(Extracted page text data)
★ ★ ★ ★ ★ ★ ★

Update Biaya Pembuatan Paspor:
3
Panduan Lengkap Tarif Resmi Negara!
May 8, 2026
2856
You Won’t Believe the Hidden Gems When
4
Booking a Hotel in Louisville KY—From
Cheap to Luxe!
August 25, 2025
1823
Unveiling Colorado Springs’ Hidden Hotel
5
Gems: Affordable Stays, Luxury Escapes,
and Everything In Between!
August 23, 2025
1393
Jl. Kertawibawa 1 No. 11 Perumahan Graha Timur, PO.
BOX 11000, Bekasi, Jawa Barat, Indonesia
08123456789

★ ★ ★ ★ ★ ★ ★

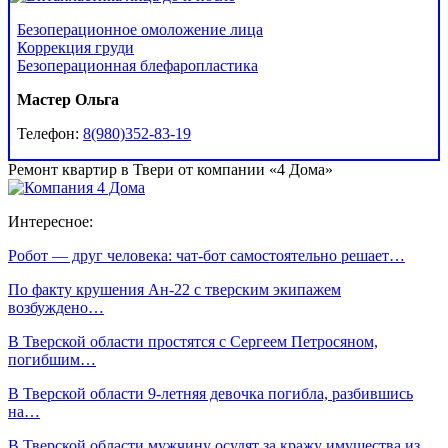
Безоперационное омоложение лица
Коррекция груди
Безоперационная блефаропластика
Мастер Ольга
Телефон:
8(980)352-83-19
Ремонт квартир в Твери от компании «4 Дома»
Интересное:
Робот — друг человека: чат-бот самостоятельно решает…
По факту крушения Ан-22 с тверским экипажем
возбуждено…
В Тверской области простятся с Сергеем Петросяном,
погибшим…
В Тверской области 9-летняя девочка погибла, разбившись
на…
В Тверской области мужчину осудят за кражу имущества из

★ ★ ★ ★ ★ ★ ★

TASK ITEM
From the entries above, restate word for word the lines from the line containing "BOX 11000, Bekasi, Jawa Barat, Indonesia" to the line containing "08123456789", both ends included, and nothing more.

PROBLEM SOLUTION
BOX 11000, Bekasi, Jawa Barat, Indonesia
08123456789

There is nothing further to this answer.